- _Exercise brief_:
Please print each of the entries below exactly.

Data items:
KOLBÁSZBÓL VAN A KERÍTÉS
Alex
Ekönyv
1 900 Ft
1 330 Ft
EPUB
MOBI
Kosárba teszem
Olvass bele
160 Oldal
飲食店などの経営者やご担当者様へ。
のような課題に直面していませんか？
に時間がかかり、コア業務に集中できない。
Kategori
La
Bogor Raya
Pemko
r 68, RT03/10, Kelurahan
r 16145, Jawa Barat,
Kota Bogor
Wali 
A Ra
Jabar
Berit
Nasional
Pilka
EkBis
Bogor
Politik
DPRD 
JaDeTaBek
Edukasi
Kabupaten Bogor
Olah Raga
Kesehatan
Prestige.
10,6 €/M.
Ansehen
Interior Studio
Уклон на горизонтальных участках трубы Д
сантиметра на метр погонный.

- _Task output_:
KOLBÁSZBÓL VAN A KERÍTÉS
Alex
Ekönyv
1 900 Ft
1 330 Ft
EPUB
MOBI
Kosárba teszem
Olvass bele
160 Oldal
飲食店などの経営者やご担当者様へ。
のような課題に直面していませんか？
に時間がかかり、コア業務に集中できない。
Kategori
La
Bogor Raya
Pemko
r 68, RT03/10, Kelurahan
r 16145, Jawa Barat,
Kota Bogor
Wali 
A Ra
Jabar
Berit
Nasional
Pilka
EkBis
Bogor
Politik
DPRD 
JaDeTaBek
Edukasi
Kabupaten Bogor
Olah Raga
Kesehatan
Prestige.
10,6 €/M.
Ansehen
Interior Studio
Уклон на горизонтальных участках трубы Д
сантиметра на метр погонный.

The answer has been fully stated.